→ EXERCISE DIRECTIONS
Find the string "google" in the records. Copy each line that has it.

→ STORED DATA
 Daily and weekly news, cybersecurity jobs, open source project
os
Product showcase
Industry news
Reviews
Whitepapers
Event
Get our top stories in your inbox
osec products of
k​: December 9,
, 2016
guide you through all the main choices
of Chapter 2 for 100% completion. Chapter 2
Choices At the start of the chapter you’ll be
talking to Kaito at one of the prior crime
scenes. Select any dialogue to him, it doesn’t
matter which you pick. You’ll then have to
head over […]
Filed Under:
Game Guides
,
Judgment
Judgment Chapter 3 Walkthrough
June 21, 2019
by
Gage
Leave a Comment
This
==
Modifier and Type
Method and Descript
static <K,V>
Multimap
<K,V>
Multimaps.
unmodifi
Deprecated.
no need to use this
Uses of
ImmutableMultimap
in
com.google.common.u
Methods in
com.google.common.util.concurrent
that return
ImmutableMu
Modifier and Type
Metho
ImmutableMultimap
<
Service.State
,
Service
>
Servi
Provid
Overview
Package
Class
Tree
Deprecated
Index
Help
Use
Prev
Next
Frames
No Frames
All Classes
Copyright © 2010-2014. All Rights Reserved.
---
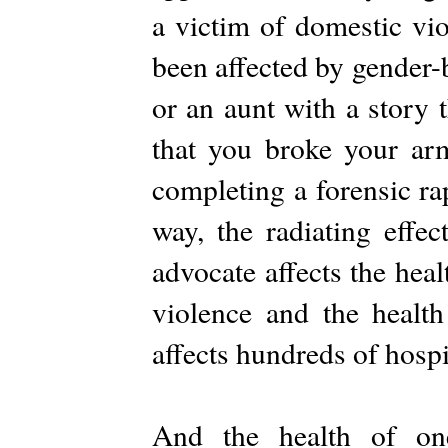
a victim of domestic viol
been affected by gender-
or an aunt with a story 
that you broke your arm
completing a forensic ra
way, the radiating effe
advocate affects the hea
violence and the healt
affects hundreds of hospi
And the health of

→ RESULT OF THE EXERCISE
com.google.common.u
com.google.common.util.concurrent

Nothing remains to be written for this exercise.